# 2006 SE-R stereo problems??



## purplehazedx (Nov 29, 2009)

i have a 2006 altima se-r and i was just wondering if someone can help me out. the factory radio and cd player stopped working all of a sudden. it worked fine since i bought the car about 2 weeks ago until i came out one morning to find that i have no sound coming out. the radio still lights up and looks like it should be working but i do not hear anything. i checked all the fuses and everything looks good. is there something else that it could be??? please help me out


----------



## jamol1988 (Nov 17, 2009)

*OEM SE-R RADIO*

Hey!!
I don't know whats happening with your radio
But I have altima se-r stock OEM radio up for sale?
if you are interested let me know....


----------



## ILSER25 (Apr 16, 2010)

Did you try and pull the stereo out so you could check the wiring? It could be that the person you bought the car from had an aftermarket stereo in the car prior to putting it up for sale and when they started to try and sell it they put the stock stereo back in.
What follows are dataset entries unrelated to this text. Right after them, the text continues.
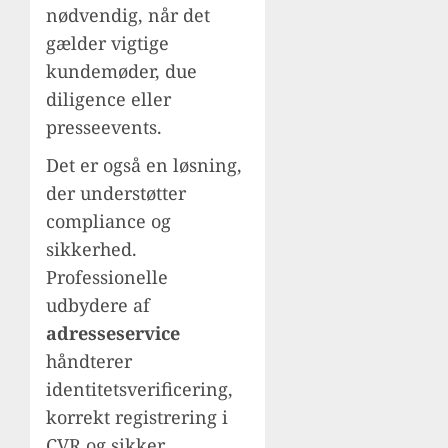
nødvendig, når det
gælder vigtige
kundemøder, due
diligence eller
presseevents.
Det er også en løsning,
der understøtter
compliance og
sikkerhed.
Professionelle
udbydere af
adresseservice
håndterer
identitetsverificering,
korrekt registrering i
CVR og sikker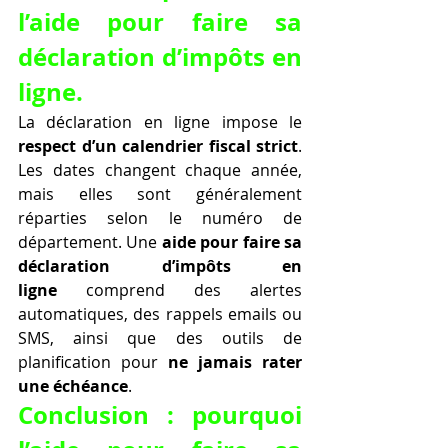
l’aide pour faire sa 
déclaration d’impôts en 
ligne.
La déclaration en ligne impose le 
respect d’un calendrier fiscal strict
. 
Les dates changent chaque année, 
mais elles sont généralement 
réparties selon le numéro de 
département. Une 
aide pour faire sa 
déclaration d’impôts en 
ligne
 comprend des alertes 
automatiques, des rappels emails ou 
SMS, ainsi que des outils de 
planification pour 
ne jamais rater 
une échéance
.
Conclusion : pourquoi 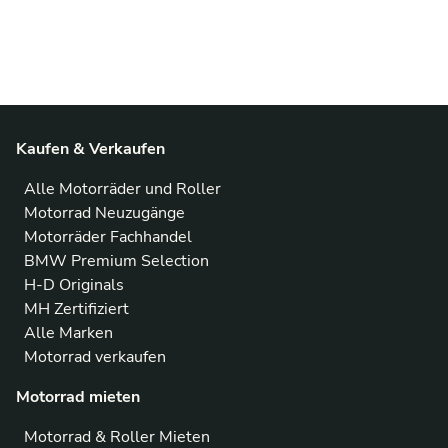
Kaufen & Verkaufen
Alle Motorräder und Roller
Motorrad Neuzugänge
Motorräder Fachhandel
BMW Premium Selection
H-D Originals
MH Zertifiziert
Alle Marken
Motorrad verkaufen
Motorrad mieten
Motorrad & Roller Mieten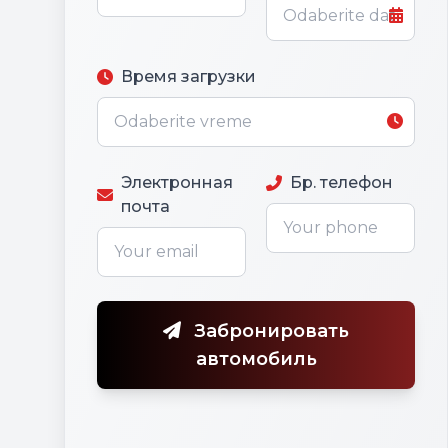
Время загрузки
Электронная
Бр. телефон
почта
Забронировать
автомобиль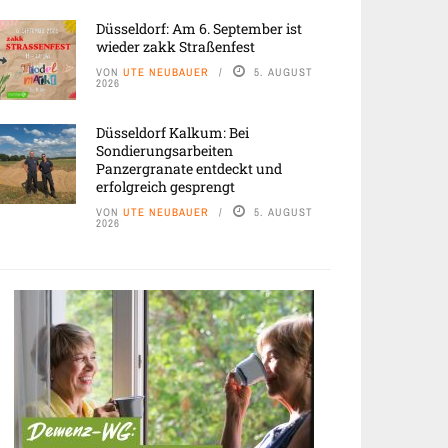
Düsseldorf: Am 6. September ist
wieder zakk Straßenfest
VON
UTE NEUBAUER
5. AUGUST
2026
Düsseldorf Kalkum: Bei
Sondierungsarbeiten
Panzergranate entdeckt und
erfolgreich gesprengt
VON
UTE NEUBAUER
5. AUGUST
2026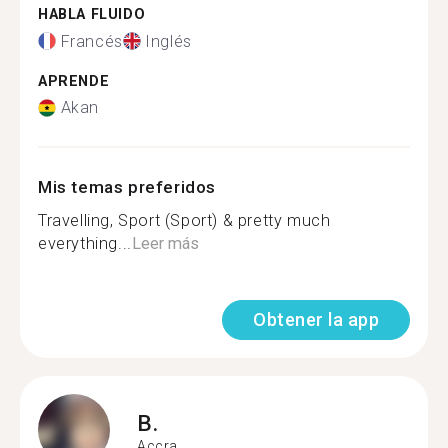
HABLA FLUIDO
Francés
Inglés
APRENDE
Akan
Mis temas preferidos
Travelling, Sport (Sport) & pretty much
everything...
Leer más
Obtener la app
B.
Accra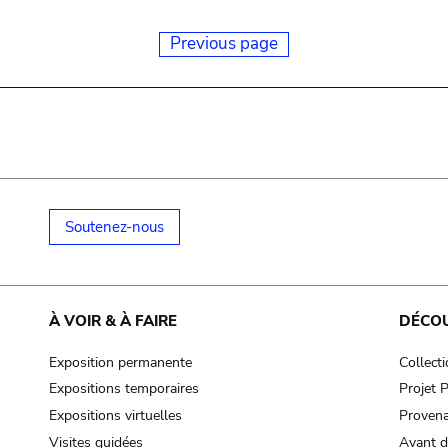
Previous page
Soutenez-nous
À VOIR & À FAIRE
DÉCO
Exposition permanente
Collect
Expositions temporaires
Projet
Expositions virtuelles
Provena
Visites guidées
Avant d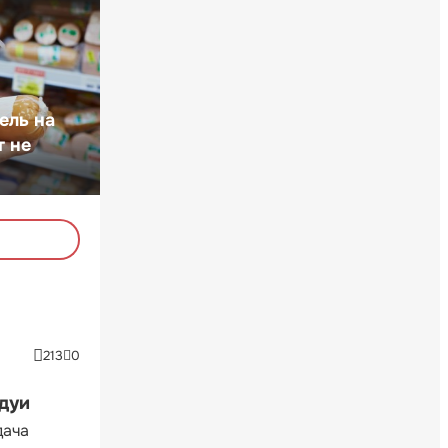
ель на
т не
213
0
ндуи
дача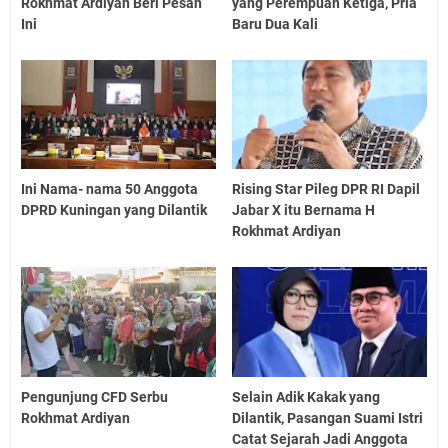
Rokhmat Ardiyan Beri Pesan
yang Perempuan Ketiga, Pria
Ini
Baru Dua Kali
Ini Nama- nama 50 Anggota
Rising Star Pileg DPR RI Dapil
DPRD Kuningan yang Dilantik
Jabar X itu Bernama H
Rokhmat Ardiyan
Pengunjung CFD Serbu
Selain Adik Kakak yang
Rokhmat Ardiyan
Dilantik, Pasangan Suami Istri
Catat Sejarah Jadi Anggota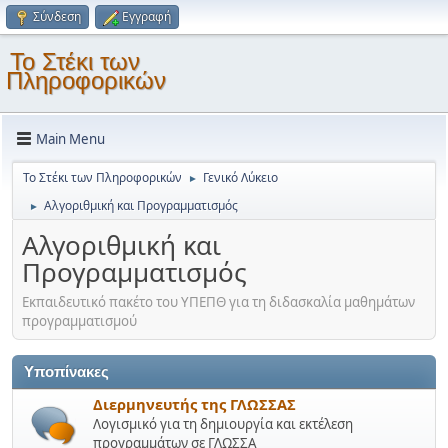
Σύνδεση
Εγγραφή
Το Στέκι των
Πληροφορικών
Main Menu
Το Στέκι των Πληροφορικών
Γενικό Λύκειο
►
Αλγοριθμική και Προγραμματισμός
►
Αλγοριθμική και
Προγραμματισμός
Εκπαιδευτικό πακέτο του ΥΠΕΠΘ για τη διδασκαλία μαθημάτων
προγραμματισμού
Υποπίνακες
Διερμηνευτής της ΓΛΩΣΣΑΣ
Λογισμικό για τη δημιουργία και εκτέλεση
προγραμμάτων σε ΓΛΩΣΣΑ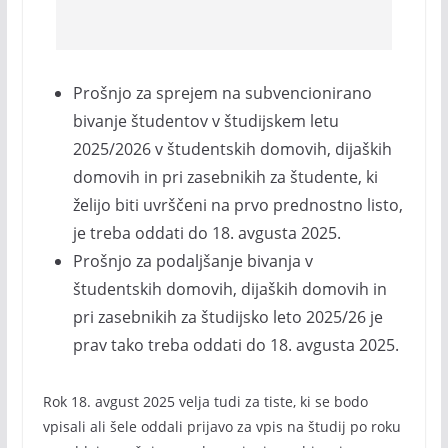
Prošnjo za sprejem na subvencionirano
bivanje študentov v študijskem letu
2025/2026 v študentskih domovih, dijaških
domovih in pri zasebnikih za študente, ki
želijo biti uvrščeni na prvo prednostno listo,
je treba oddati do 18. avgusta 2025.
Prošnjo za podaljšanje bivanja v
študentskih domovih, dijaških domovih in
pri zasebnikih za študijsko leto 2025/26 je
prav tako treba oddati do 18. avgusta 2025.
Rok 18. avgust 2025 velja tudi za tiste, ki se bodo
vpisali ali šele oddali prijavo za vpis na študij po roku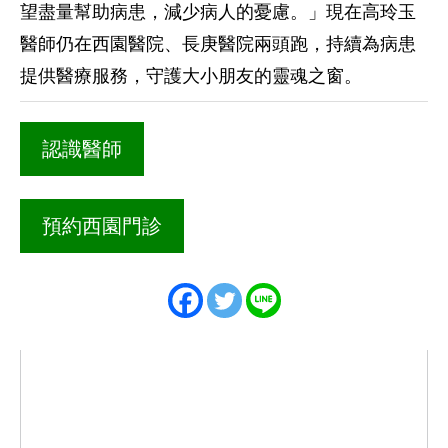
望盡量幫助病患，減少病人的憂慮。」現在高玲玉
醫師仍在西園醫院、長庚醫院兩頭跑，持續為病患
提供醫療服務，守護大小朋友的靈魂之窗。
認識醫師
預約西園門診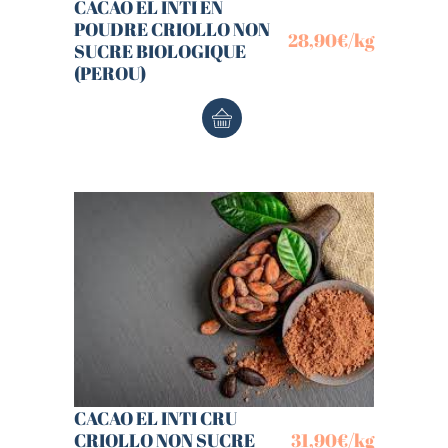
CACAO EL INTI EN
POUDRE CRIOLLO NON
28,90
€
/kg
SUCRE BIOLOGIQUE
(PEROU)
CACAO EL INTI CRU
CRIOLLO NON SUCRE
31,90
€
/kg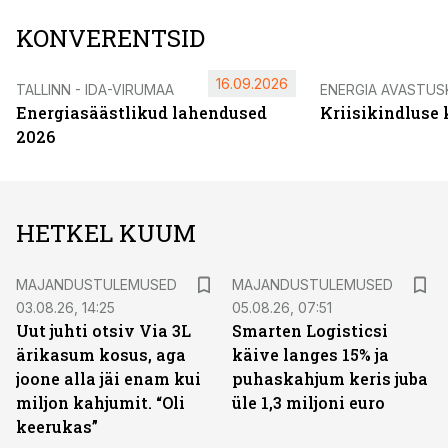
KONVERENTSID
16.09.2026
TALLINN - IDA-VIRUMAA
ENERGIA AVASTUS
Energiasäästlikud lahendused
Kriisikindluse
2026
HETKEL KUUM
MAJANDUSTULEMUSED
MAJANDUSTULEMUSED
03.08.26, 14:25
05.08.26, 07:51
Uut juhti otsiv Via 3L
Smarten Logisticsi
ärikasum kosus, aga
käive langes 15% ja
joone alla jäi enam kui
puhaskahjum keris juba
miljon kahjumit. “Oli
üle 1,3 miljoni euro
keerukas”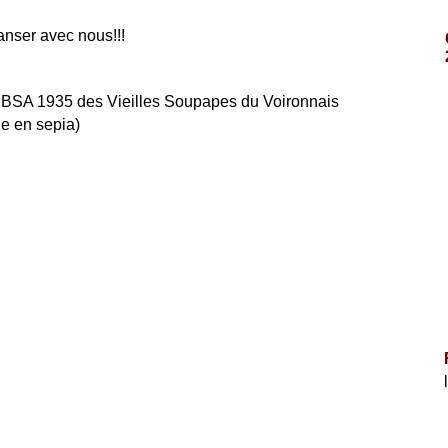
anser avec nous!!!
a BSA 1935 des Vieilles Soupapes du Voironnais
ge en sepia)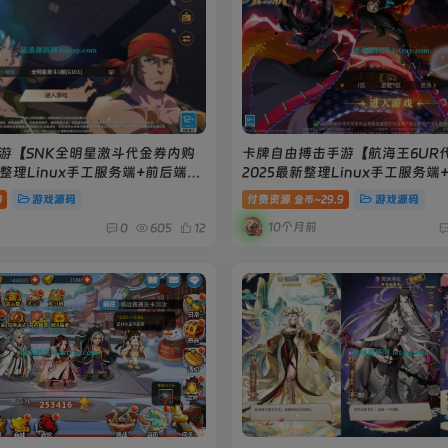
手游【SNK全明星激斗代金券内购
卡牌自由搏击手游【航海王6UR
新整理Linux手工服务端+前后端全
2025最新整理Linux手工服务端
授权后台+双端+搭建教程
卓+教程
0
游戏源码
付费资源
29.9
游戏源码
金币~
10个月前
0
605
12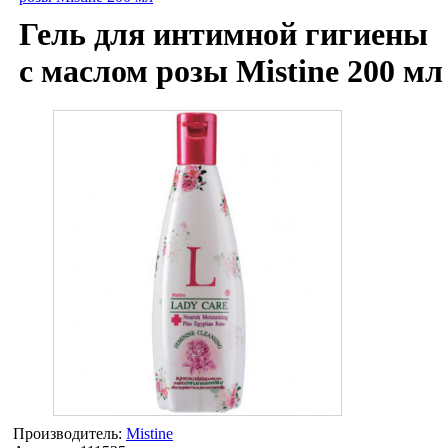
Гель для интимной гигиены
с маслом розы Mistine 200 мл
Производитель:
Mistine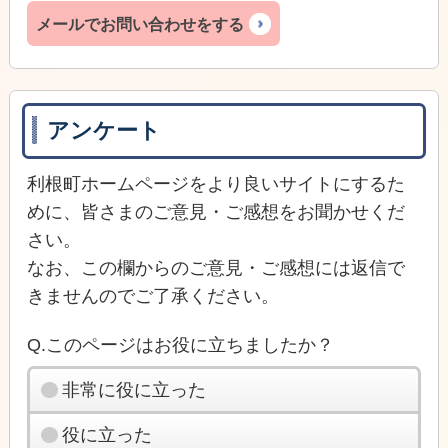
メールでお問い合わせをする
アンケート
利根町ホームページをより良いサイトにするた
めに、皆さまのご意見・ご感想をお聞かせくだ
さい。
なお、この欄からのご意見・ご感想には返信で
きませんのでご了承ください。
Q.このページはお役に立ちましたか？
非常に役に立った
役に立った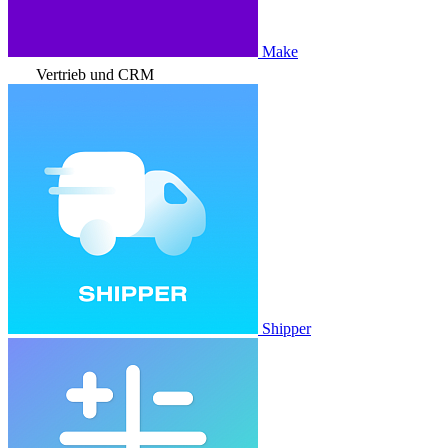
Make
Vertrieb und CRM
Shipper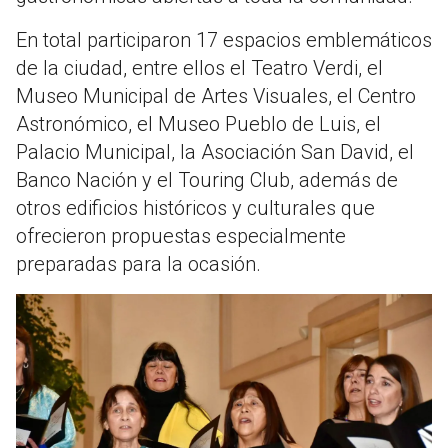
En total participaron 17 espacios emblemáticos
de la ciudad, entre ellos el Teatro Verdi, el
Museo Municipal de Artes Visuales, el Centro
Astronómico, el Museo Pueblo de Luis, el
Palacio Municipal, la Asociación San David, el
Banco Nación y el Touring Club, además de
otros edificios históricos y culturales que
ofrecieron propuestas especialmente
preparadas para la ocasión.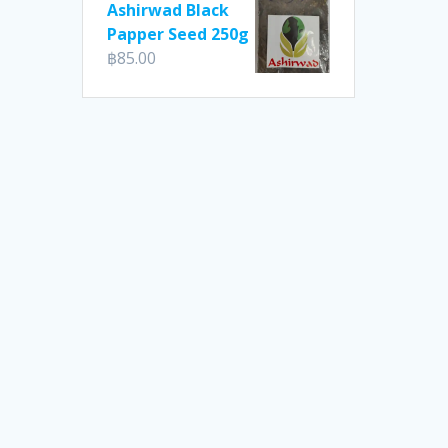
Ashirwad Black
Papper Seed 250g
฿
85.00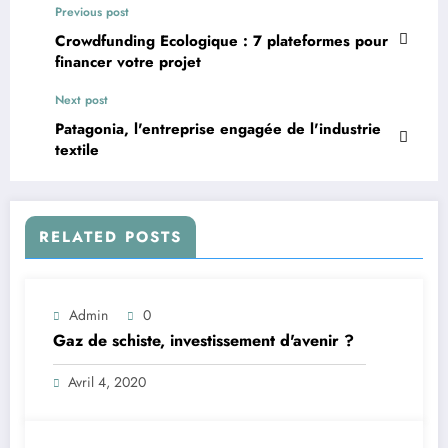
Previous post
Crowdfunding Ecologique : 7 plateformes pour
financer votre projet
Next post
Patagonia, l'entreprise engagée de l'industrie
textile
RELATED POSTS
Admin
0
Gaz de schiste, investissement d'avenir ?
Avril 4, 2020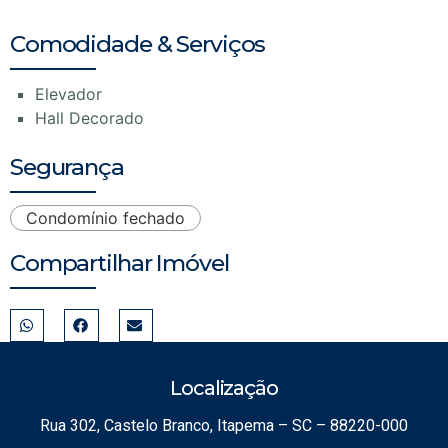
Comodidade & Serviços
Elevador
Hall Decorado
Segurança
Condomínio fechado
Compartilhar Imóvel
Localização
Rua 302, Castelo Branco, Itapema – SC – 88220-000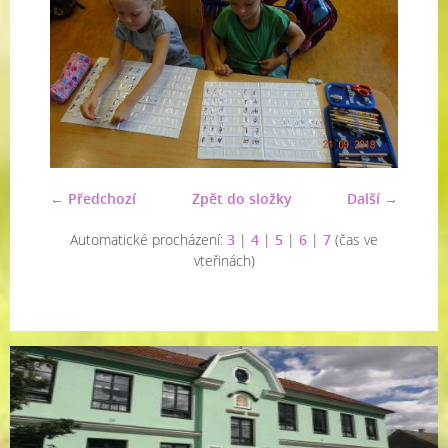
← Předchozí
Zpět do složky
Další →
Automatické procházení:
3
|
4
|
5
|
6
|
7
(čas ve
vteřinách)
The wire connections could be loose and not working properly due to that.


----------



## massracer01 (Feb 9, 2010)

Its does sound like the guy before you had a diffrent radio in there before what i think it might be is the constant 12v power wire(it should be green) cause it sounds like the illumination wire is still hooked in.when you turn ur car off the the radio still light up? i work at bestbuy as an installer so i can just look up wiring diagrams


----------